- _Task prompt_: Please filter the listing below and copy out the lines that hold "erzand".

- _Records provided_:

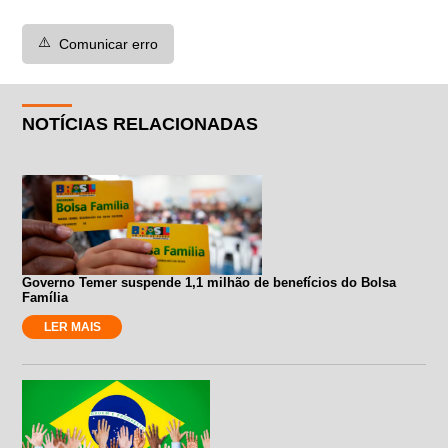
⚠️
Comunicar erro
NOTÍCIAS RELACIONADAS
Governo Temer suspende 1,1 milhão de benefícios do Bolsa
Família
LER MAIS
---
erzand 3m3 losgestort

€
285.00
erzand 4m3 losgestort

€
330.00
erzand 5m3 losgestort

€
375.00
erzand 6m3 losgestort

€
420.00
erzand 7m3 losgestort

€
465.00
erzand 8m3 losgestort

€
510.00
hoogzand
==
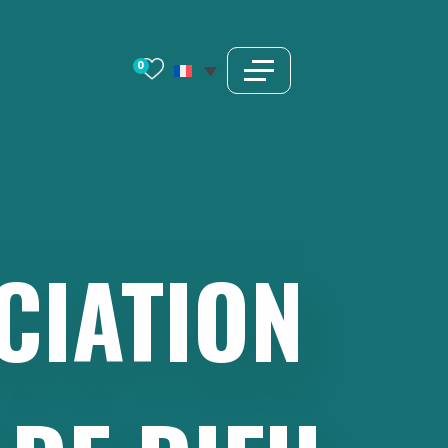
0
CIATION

- _The answer_:
erzand 3m3 losgestort
erzand 4m3 losgestort
erzand 5m3 losgestort
erzand 6m3 losgestort
erzand 7m3 losgestort
erzand 8m3 losgestort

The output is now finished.